Released: July 16, 1999
Director: Stanley Kubrick; Screenplay: Stanley Kubrick and Frederic Raphael based on the novella “Traumnovelle” by Arthur Schnitzler; Cinematography: Larry Smith; Studio: Warner Bros.; Producer: Stanley Kubrick
Cast: Tom Cruise (Dr. William “Bill” Harford), Nicole Kidman (Alice Harford), Sydney Pollack (Victor Ziegler), Todd Field (Nick Nightingale), Sky du Mont (Sandor Szavost), Rade Serbedzija (Mr. Milich), Vinessa Shaw (Domino), Leelee Sobieski (Milich’s Daughter), Alan Cumming (Hotel Desk Clerk), Leon Vitali (Red Cloak)
In what many consider to be a very strong year to close the excellent decade that was the 1990s, I am among a minority that looks toward 1999 as a rather tame twelve months in terms of cinematic masterpieces. Most of the “usual suspects” of the year that I have seen I tend to find incredibly overrated. Now, there is one major caveat to this assessment: most of what I have seen for ’99 is American films, meaning that there are some key releases that I simply couldn’t take into consideration. But my reaction to nearly all of the highly lauded American films of this year range from flat-out disliking (The Matrix, Magnolia, Fight Club), to finding good yet not great (The Insider, Three Kings, The Sixth Sense), to not having a clue what to make of it (Being John Malkovich).
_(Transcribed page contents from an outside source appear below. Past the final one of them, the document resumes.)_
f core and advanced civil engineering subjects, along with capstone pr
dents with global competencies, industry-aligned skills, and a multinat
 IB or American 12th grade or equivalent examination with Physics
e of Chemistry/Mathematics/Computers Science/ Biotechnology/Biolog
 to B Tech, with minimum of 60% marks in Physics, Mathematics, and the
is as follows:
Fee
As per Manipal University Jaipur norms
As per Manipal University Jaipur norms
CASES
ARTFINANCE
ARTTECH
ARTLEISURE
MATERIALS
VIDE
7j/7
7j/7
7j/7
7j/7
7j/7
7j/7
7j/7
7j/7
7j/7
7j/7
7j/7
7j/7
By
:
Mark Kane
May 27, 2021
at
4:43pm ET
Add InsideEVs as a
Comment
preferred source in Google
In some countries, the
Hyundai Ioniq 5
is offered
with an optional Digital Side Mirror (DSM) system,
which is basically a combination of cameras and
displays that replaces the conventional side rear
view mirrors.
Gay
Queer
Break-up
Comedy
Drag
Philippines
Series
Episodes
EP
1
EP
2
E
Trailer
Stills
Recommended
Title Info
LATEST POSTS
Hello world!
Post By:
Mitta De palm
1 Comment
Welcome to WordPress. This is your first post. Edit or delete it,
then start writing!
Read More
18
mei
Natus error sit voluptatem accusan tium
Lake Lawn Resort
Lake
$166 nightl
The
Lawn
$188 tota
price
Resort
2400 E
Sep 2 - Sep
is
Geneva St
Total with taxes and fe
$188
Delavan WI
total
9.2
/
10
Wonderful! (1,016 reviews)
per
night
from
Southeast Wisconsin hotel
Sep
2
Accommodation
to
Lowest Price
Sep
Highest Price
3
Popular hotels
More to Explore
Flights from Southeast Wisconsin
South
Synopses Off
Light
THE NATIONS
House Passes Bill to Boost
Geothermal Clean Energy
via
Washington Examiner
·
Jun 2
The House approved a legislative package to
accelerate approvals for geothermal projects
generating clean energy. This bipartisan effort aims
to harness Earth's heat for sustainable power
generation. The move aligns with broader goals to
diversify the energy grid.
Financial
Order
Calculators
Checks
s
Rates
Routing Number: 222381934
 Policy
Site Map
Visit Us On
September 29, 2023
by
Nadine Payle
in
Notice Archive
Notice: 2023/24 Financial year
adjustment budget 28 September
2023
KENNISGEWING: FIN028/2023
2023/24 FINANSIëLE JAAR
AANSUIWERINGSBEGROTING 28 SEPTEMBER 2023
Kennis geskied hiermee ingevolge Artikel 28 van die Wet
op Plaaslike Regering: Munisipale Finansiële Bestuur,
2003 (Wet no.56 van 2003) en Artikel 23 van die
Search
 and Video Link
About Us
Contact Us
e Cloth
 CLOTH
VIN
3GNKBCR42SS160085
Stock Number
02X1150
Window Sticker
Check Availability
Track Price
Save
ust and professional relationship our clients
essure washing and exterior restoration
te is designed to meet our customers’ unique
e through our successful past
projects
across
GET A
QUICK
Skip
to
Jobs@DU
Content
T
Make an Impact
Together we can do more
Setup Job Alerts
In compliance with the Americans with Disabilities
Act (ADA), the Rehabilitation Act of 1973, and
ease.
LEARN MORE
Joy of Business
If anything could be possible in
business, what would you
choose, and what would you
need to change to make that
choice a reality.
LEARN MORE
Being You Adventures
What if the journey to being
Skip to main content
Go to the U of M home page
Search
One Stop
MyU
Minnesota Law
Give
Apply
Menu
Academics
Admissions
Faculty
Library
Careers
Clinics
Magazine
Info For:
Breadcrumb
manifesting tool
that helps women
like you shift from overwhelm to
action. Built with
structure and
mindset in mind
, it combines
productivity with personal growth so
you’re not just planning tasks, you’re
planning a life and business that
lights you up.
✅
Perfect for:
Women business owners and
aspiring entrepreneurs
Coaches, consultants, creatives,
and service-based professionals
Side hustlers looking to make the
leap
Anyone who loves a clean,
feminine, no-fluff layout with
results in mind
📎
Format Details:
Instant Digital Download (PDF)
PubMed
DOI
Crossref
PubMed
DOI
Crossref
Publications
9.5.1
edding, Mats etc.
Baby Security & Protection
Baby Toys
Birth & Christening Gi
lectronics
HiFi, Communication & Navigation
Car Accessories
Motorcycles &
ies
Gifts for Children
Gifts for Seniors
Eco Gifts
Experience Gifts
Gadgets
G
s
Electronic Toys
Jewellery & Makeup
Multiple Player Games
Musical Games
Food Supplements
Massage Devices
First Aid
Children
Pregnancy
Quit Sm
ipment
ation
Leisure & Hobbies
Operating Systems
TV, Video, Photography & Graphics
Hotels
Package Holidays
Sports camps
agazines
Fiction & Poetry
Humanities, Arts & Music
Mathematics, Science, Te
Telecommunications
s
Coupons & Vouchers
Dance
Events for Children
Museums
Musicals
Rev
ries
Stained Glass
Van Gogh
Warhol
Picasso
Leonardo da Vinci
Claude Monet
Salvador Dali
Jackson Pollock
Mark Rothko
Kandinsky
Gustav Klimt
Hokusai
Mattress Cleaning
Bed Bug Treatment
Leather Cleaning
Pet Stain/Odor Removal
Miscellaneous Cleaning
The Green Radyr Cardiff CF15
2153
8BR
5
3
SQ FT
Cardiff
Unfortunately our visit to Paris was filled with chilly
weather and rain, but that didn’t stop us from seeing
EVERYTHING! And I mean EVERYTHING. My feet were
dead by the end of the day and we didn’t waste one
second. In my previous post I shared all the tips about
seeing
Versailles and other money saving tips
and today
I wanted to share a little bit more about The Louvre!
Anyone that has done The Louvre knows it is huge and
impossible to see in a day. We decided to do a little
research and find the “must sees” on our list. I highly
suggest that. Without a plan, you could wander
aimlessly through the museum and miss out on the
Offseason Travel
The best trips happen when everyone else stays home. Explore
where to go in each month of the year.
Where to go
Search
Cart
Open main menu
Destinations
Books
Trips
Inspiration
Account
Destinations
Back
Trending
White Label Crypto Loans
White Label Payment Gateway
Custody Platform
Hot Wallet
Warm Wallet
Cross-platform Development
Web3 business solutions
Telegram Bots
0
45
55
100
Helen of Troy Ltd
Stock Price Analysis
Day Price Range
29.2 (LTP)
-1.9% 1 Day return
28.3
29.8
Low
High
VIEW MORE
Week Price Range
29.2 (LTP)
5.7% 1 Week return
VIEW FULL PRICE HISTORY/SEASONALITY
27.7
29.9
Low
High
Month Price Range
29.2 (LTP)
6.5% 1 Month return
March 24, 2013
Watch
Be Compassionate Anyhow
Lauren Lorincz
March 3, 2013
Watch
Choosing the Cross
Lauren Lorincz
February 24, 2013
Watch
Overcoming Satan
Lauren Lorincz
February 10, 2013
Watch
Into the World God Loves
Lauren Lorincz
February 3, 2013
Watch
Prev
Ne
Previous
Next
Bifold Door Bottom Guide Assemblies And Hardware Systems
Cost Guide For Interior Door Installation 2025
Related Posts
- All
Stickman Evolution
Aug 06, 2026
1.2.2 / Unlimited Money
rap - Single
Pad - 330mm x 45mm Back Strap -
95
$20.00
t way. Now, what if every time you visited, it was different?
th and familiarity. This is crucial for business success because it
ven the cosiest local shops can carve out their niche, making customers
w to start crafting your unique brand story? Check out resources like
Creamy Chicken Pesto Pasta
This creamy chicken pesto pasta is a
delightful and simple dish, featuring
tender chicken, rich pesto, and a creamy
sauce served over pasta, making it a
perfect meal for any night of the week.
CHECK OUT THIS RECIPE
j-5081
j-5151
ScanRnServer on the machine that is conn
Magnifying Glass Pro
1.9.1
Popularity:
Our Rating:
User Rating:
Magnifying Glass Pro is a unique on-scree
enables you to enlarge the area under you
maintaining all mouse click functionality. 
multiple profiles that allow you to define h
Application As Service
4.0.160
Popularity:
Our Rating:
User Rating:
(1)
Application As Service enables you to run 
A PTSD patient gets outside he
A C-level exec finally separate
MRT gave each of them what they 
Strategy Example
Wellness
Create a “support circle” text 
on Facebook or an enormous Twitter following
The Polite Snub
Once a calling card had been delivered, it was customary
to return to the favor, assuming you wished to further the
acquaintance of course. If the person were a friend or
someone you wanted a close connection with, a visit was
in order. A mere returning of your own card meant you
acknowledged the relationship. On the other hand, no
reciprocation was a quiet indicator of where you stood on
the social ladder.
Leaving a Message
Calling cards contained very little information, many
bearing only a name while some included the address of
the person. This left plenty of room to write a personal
There are others, but these are just general examples, and a drawn out way of getting to the point of this opening: I knew very quickly that there were only two selections that I could make and feel good about choosing as the best of a year. With the first option, it was the introduction of a new director to be reckoned with, as Sam Mendes made the crossover from theater to film impeccably. American Beauty must certainly rank among the finest debuts in recent history. In the other case, it was the final film in the career of a cinematic legend, a movie that took three years to fully complete and was released only after Stanley Kubrick’s death. It was nearly a toss-up for me, but in the end I had to side with the enigmatic quality of Eyes Wide Shut that has been embedded in my mind since I re-watched it again specifically for the countdown. I may not be able to perfectly understand everything I see, but the fact that I can’t stop trying to interpret it speaks to the impact that this polarizing film made on me.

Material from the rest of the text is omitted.